(Records from a data source)
══════════

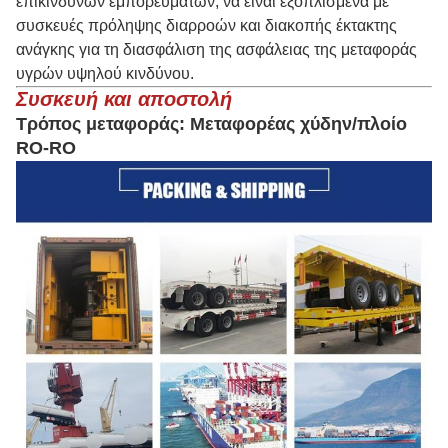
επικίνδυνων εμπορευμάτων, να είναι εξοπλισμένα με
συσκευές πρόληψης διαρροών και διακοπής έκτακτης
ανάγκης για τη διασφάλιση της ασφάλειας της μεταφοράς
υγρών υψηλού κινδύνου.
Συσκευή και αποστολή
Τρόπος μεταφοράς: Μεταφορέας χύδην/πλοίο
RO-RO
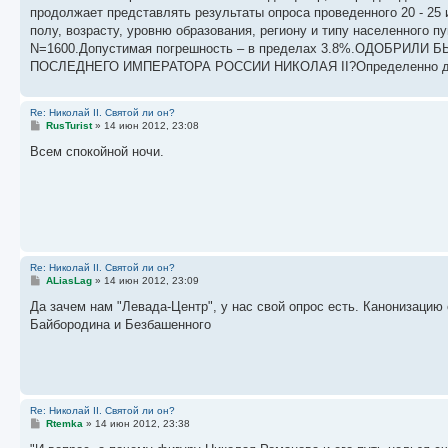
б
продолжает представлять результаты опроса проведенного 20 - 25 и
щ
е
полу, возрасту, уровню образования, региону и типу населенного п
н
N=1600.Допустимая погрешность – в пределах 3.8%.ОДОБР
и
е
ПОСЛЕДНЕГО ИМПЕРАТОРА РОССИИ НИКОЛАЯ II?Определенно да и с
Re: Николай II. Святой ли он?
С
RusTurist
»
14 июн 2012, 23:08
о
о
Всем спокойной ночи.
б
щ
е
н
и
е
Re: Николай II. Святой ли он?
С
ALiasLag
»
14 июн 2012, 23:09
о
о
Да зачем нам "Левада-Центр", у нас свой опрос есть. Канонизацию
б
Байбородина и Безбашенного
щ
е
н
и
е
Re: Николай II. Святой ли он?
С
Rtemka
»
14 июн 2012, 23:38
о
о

══════════

Some lines in the data above may hold the word "μεταφοράς". Say how many, with no other words.

(Result of this task) 2